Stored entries
☆ ☆ ☆

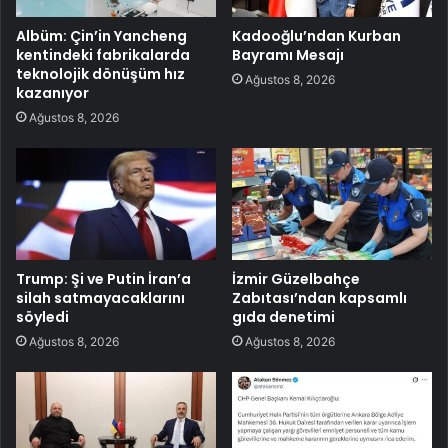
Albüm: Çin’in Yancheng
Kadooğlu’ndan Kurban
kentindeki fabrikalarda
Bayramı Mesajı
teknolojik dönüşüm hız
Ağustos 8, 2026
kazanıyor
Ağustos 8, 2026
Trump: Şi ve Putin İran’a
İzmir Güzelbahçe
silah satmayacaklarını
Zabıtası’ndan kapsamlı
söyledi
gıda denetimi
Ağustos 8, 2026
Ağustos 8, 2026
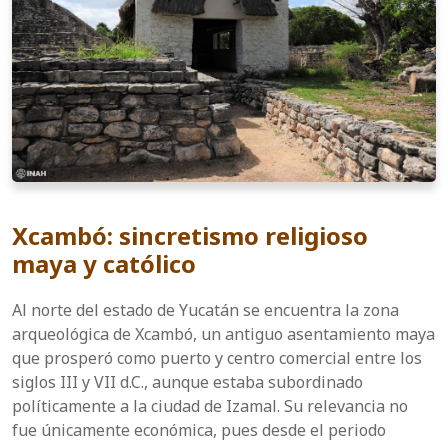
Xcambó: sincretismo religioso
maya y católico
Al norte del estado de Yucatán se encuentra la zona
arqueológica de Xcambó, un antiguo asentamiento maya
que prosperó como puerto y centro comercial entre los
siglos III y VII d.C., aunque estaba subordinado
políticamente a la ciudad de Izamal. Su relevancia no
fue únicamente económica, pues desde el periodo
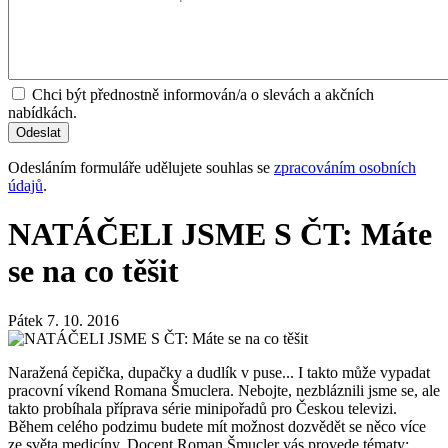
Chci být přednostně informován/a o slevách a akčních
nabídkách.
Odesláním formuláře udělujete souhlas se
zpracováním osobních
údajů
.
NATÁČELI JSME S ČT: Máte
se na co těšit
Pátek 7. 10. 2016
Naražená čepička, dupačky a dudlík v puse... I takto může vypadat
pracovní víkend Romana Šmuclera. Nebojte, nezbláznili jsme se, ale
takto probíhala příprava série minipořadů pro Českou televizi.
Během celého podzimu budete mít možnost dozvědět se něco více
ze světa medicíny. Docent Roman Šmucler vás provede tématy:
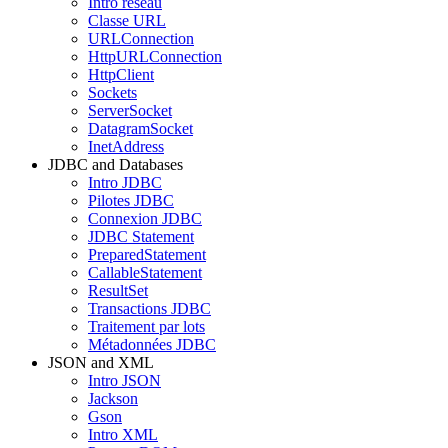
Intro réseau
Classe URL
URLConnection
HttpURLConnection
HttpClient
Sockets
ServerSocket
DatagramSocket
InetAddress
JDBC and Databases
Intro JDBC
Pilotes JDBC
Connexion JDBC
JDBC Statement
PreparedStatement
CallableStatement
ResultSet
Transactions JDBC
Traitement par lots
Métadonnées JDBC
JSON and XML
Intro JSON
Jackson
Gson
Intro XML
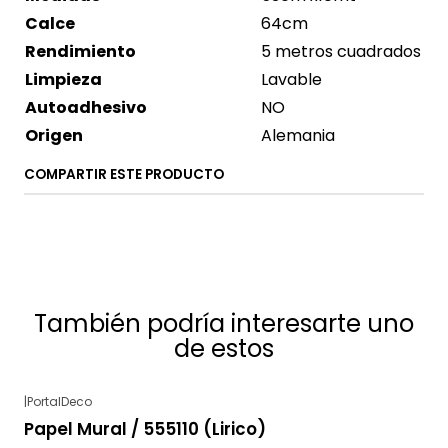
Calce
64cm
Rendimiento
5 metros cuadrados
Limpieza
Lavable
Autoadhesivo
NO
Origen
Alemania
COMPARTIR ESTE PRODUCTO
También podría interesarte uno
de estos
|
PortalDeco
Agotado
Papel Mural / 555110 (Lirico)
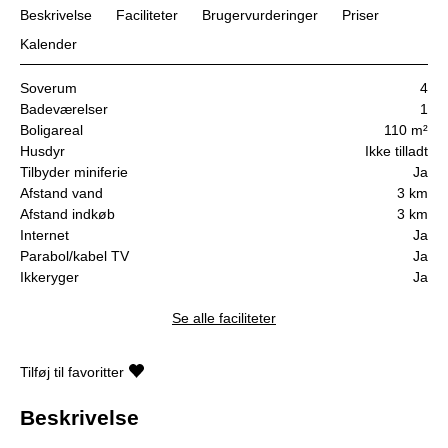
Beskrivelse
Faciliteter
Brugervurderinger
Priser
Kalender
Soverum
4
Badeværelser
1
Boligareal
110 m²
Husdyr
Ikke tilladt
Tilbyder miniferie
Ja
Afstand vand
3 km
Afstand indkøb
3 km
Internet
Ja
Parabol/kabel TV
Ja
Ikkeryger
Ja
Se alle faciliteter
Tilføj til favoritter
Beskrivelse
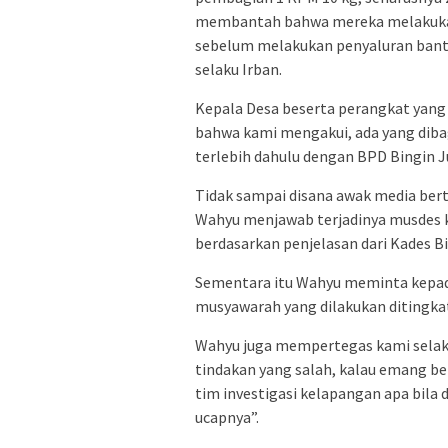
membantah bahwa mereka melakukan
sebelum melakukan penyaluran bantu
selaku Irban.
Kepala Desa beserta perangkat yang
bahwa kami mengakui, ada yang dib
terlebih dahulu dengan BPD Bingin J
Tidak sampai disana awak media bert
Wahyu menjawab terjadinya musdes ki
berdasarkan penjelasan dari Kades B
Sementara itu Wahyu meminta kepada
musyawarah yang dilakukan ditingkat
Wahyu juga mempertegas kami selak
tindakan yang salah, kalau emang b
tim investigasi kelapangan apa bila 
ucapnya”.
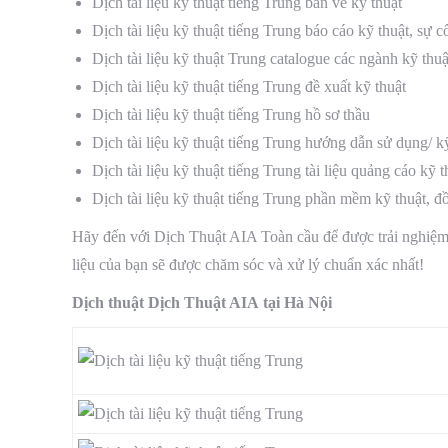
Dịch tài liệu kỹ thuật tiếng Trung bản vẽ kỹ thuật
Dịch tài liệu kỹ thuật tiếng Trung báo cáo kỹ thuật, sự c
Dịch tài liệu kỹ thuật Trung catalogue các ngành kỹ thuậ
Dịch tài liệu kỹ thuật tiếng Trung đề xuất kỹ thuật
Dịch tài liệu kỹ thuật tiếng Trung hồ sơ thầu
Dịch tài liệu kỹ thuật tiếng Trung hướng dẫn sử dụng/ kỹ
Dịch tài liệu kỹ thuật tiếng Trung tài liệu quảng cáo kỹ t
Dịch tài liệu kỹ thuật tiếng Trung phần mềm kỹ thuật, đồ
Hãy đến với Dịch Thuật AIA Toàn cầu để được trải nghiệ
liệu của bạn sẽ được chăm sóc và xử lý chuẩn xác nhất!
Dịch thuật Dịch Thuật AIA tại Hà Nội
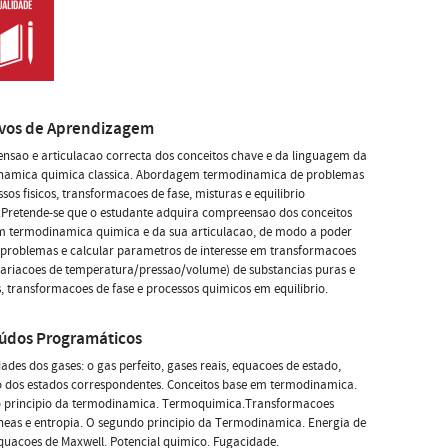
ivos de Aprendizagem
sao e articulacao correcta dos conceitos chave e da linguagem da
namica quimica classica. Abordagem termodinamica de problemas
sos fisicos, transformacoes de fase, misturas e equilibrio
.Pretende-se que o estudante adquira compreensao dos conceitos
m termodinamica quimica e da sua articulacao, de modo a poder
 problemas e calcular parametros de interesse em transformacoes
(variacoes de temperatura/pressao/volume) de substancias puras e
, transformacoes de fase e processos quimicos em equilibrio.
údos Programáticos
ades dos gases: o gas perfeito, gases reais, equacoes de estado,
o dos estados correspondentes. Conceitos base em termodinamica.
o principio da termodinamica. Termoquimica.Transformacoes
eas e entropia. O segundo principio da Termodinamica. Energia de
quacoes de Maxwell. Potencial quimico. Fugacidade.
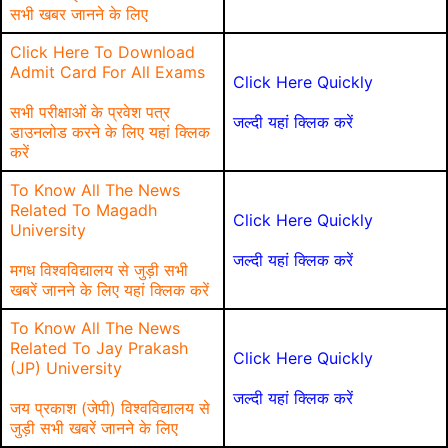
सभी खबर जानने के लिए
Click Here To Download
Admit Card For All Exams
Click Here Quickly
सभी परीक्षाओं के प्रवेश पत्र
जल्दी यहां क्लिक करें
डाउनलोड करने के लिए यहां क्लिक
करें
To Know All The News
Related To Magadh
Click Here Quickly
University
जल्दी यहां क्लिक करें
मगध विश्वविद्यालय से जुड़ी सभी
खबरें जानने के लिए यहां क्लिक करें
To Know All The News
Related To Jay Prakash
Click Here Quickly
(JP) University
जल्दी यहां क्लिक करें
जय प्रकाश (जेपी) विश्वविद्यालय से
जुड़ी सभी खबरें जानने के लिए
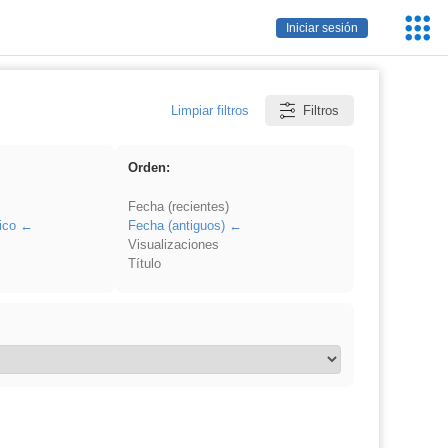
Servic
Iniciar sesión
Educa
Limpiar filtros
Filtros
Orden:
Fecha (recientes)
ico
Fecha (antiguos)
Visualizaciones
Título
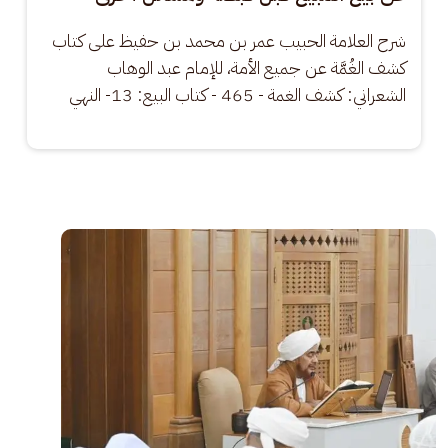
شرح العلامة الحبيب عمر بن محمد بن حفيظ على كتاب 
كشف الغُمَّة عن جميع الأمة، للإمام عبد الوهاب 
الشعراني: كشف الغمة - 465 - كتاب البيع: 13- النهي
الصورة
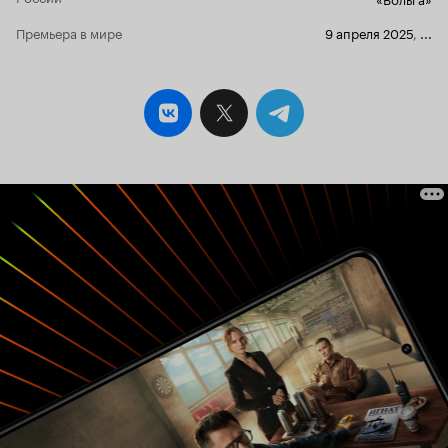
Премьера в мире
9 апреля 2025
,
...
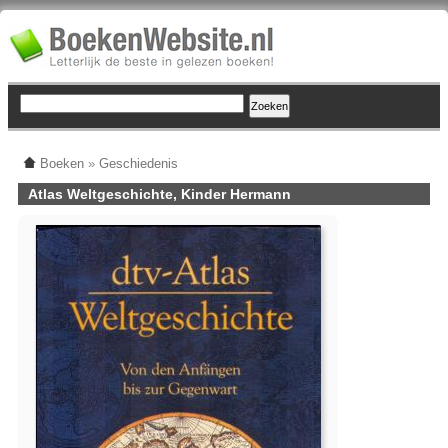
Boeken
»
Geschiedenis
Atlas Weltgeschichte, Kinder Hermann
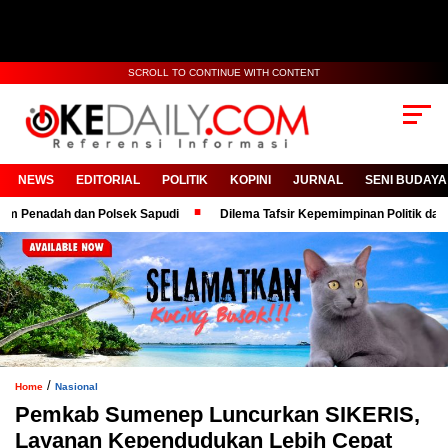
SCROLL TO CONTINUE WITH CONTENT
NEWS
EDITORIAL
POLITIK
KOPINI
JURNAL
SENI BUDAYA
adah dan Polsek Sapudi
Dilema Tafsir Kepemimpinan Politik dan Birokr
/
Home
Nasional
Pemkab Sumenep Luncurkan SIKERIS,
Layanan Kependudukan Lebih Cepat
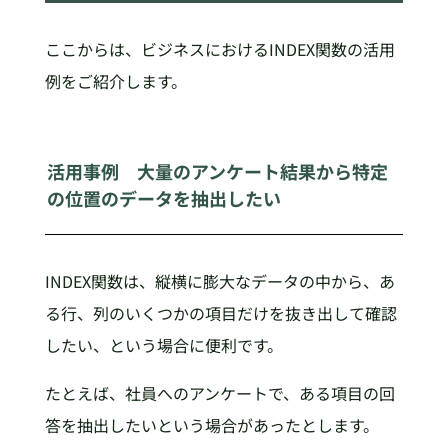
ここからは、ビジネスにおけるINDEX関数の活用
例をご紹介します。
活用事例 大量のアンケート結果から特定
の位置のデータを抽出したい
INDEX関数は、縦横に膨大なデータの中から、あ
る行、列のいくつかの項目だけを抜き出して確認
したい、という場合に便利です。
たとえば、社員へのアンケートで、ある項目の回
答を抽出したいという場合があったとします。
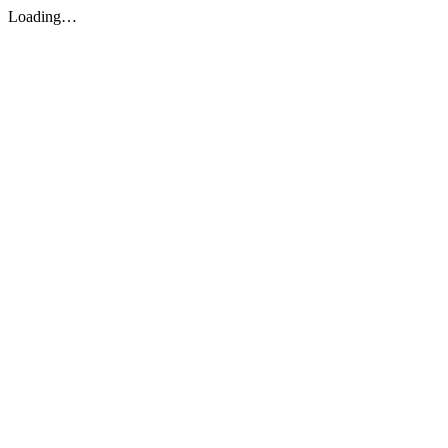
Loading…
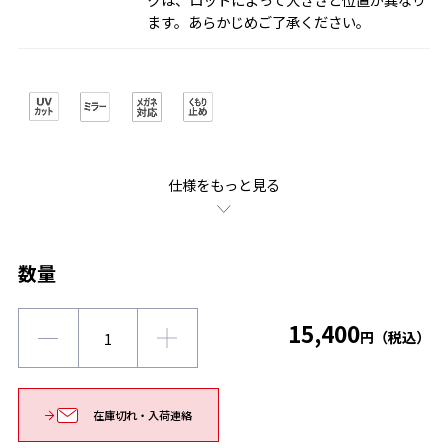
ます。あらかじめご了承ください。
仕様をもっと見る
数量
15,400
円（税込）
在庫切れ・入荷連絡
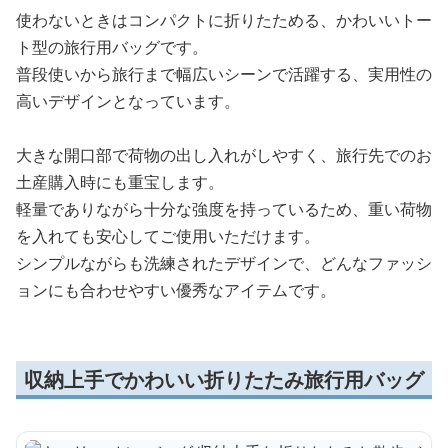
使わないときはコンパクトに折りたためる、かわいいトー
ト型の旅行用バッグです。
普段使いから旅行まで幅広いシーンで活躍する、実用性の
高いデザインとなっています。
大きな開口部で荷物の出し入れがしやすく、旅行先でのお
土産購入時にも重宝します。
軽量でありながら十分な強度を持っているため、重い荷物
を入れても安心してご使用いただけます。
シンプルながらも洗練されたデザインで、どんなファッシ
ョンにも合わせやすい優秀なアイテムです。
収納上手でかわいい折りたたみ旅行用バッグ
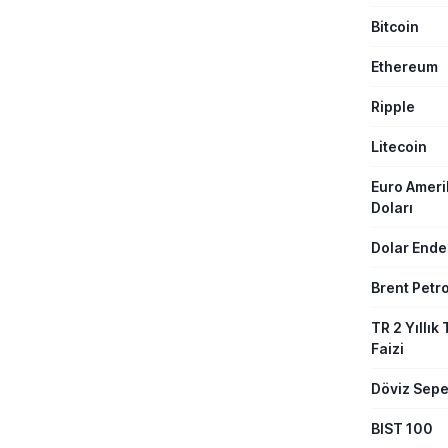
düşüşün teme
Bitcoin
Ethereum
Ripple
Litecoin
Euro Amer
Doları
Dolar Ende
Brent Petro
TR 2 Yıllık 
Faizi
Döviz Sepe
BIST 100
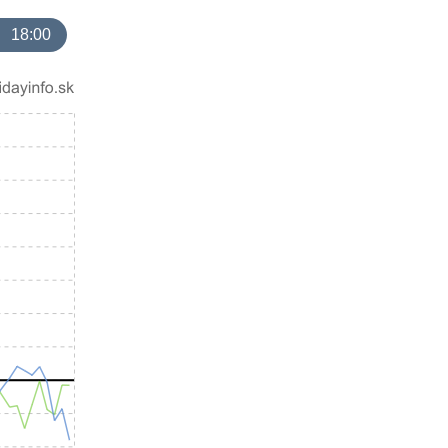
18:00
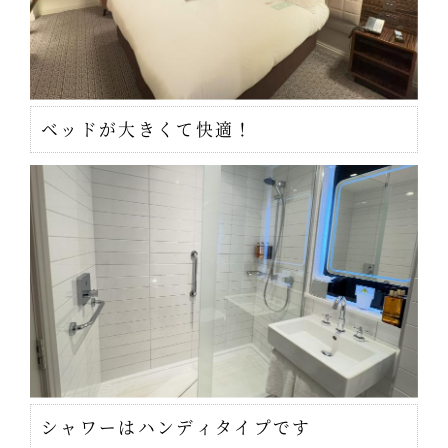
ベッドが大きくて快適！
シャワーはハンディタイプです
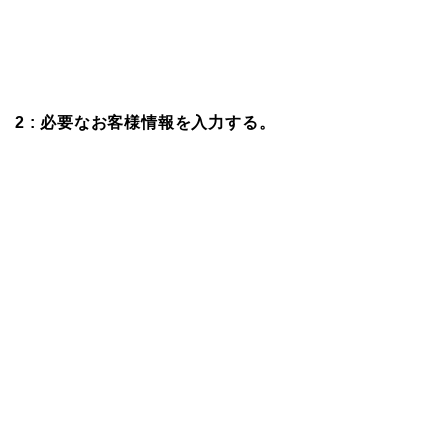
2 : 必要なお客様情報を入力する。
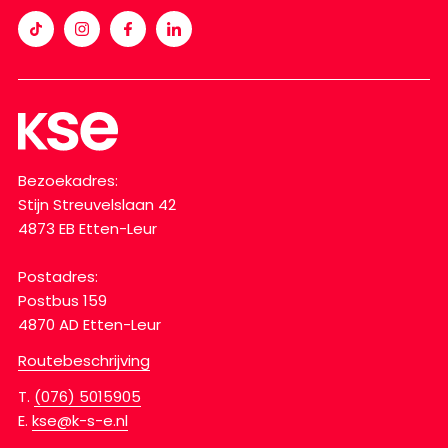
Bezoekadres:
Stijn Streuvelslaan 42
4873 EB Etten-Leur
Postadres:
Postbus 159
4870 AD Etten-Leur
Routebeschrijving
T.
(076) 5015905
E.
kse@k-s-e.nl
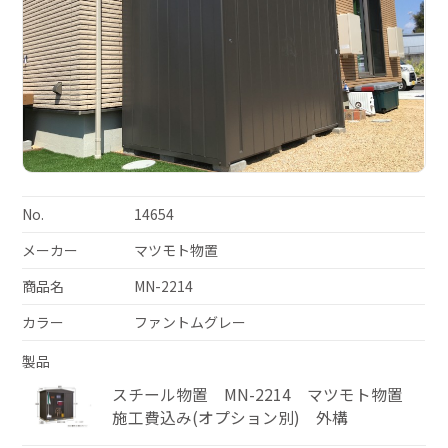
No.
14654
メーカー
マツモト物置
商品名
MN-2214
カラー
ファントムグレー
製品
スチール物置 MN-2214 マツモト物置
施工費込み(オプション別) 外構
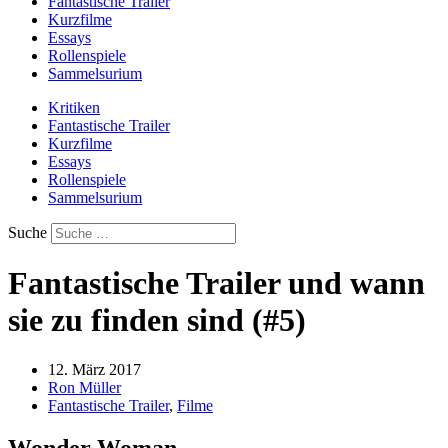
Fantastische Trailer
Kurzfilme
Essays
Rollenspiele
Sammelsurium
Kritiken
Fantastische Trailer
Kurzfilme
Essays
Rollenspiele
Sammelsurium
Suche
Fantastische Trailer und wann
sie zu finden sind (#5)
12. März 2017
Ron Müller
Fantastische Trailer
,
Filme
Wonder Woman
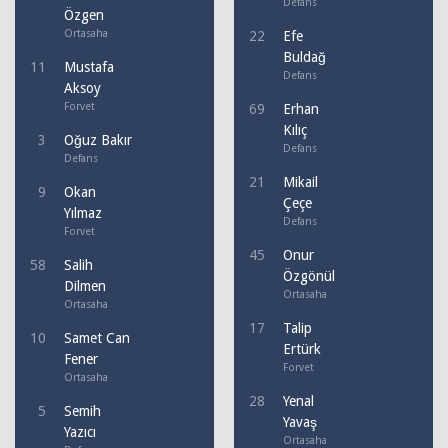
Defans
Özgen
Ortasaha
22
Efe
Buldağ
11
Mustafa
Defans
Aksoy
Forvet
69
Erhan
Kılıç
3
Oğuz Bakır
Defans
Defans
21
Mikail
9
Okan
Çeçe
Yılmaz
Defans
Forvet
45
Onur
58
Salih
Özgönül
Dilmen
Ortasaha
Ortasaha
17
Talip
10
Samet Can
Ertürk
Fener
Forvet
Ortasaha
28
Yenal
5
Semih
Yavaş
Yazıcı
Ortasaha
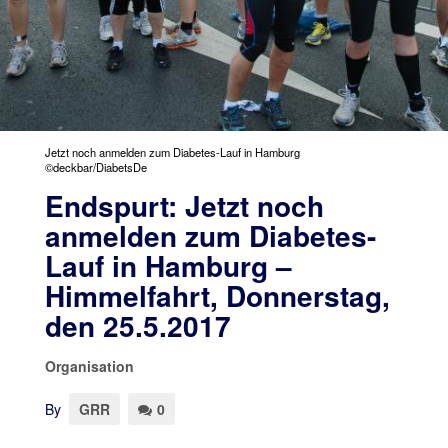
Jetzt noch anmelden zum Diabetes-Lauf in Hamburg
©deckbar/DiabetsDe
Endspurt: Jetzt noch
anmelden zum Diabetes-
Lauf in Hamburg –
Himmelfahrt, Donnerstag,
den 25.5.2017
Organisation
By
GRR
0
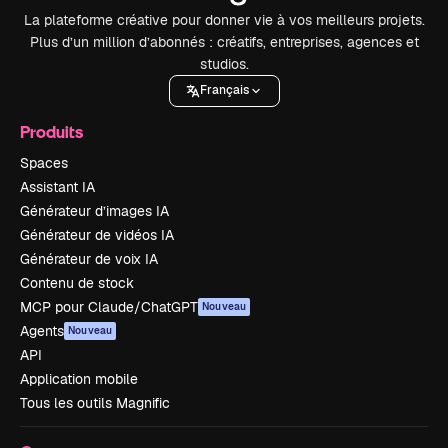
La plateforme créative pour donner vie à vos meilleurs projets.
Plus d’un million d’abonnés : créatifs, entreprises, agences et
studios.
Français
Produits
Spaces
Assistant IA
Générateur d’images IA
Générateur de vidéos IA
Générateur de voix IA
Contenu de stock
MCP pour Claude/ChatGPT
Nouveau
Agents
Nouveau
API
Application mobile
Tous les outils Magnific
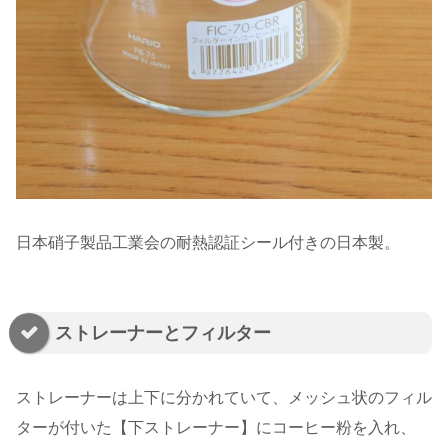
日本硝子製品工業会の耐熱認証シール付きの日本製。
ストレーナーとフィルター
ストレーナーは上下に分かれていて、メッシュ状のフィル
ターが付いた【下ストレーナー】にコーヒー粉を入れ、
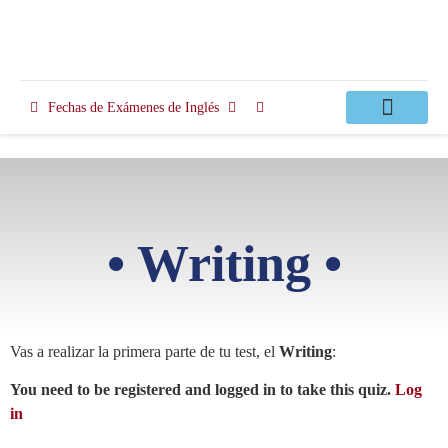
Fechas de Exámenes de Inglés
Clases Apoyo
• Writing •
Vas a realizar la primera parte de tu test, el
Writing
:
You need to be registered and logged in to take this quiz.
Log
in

☆ ☆ ☆

* About this exercise: Which lines above contain the word "Xcambó"? List them.

* Response to this task:
Xcambó: sincretismo religioso
arqueológica de Xcambó, un antiguo asentamiento maya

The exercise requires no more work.